Debt Finance Flashcards
Outline what you understand by credit risk/ default risk of a bond and state how investors are compensated for this risk
Meaning of credit risk:
• A company with financial difficulties may be unable to fully repay the loan.
• The risk of default is known as the credit risk of the bond, meaning that the bond’s cash-flows are not know with certainty.
Compensation of credit risk:
• To compensate for the risk of default, investors will demand a higher interest rate.
Compare and contrast the terms Debt and Equity
Debt is less risky than equity, so lower return required:
Debt offers Statutory right to interest payments.
Debt holders are paid off before shareholders in corporate liquidation.
Interest payments are tax-deductible.
What are the differences between book value per share and share price?
Book Value uses historic figures to value assets.
And current value of assets may differ from historic figures.
However, share price reflects expectations of future growth or failure
Discuss the weaknesses of the Internal Rate of Return (IRR).
The standard IRR suffers from certain weakness that one should be mindful of when using it:
- Unconventional cash flows will generate multiple IRRs.

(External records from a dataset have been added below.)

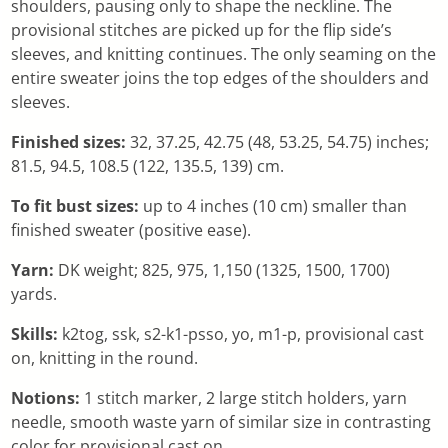
shoulders, pausing only to shape the neckline. The
provisional stitches are picked up for the flip side’s
sleeves, and knitting continues. The only seaming on the
entire sweater joins the top edges of the shoulders and
sleeves.
Finished sizes:
32, 37.25, 42.75 (48, 53.25, 54.75) inches;
81.5, 94.5, 108.5 (122, 135.5, 139) cm.
To fit bust sizes:
up to 4 inches (10 cm) smaller than
finished sweater (positive ease).
Yarn:
DK weight; 825, 975, 1,150 (1325, 1500, 1700)
yards.
Skills:
k2tog, ssk, s2-k1-psso, yo, m1-p, provisional cast
on, knitting in the round.
Notions:
1 stitch marker, 2 large stitch holders, yarn
needle, smooth waste yarn of similar size in contrasting
color for provisional cast on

- IRR makes an assumption that cash flows attributable to a project will be re-invested at a rate of return equal to IRR.
Note that prevailing interest rates may be different – therefore leading to unrealistic figures
Explain how hard capital rationing can occur
May be imposed externally
• A covenant attached to an existing loan may not allow additional funds to be raised.
• Investors consider the company to be too risky.
• General situation of the economy
Weak form efficiency
According to the weak form of market efficiency, prices reflect the information contained from historic prices. If markets are weak form efficient it should be impossible to consistently make superior profits from studying past returns.
Semi-Strong efficiency
Semi-strong form requires that prices reflect not just past prices but all other published information such as information from reading the financial press. If markets are efficient in this sense prices will adjust immediately to public information such as the announcement of the last quarter’s earnings, a new issue of stock, a merger announcement.
Strong form efficiency
Strong form efficiency is such that prices reflect all information including private information, public and historic information. This form of information could take the form of painstaking analysis of the company and the economy. If the market is strong form efficient, no one investor could make abnormal returns from share dealing, not even from ‘insider information’.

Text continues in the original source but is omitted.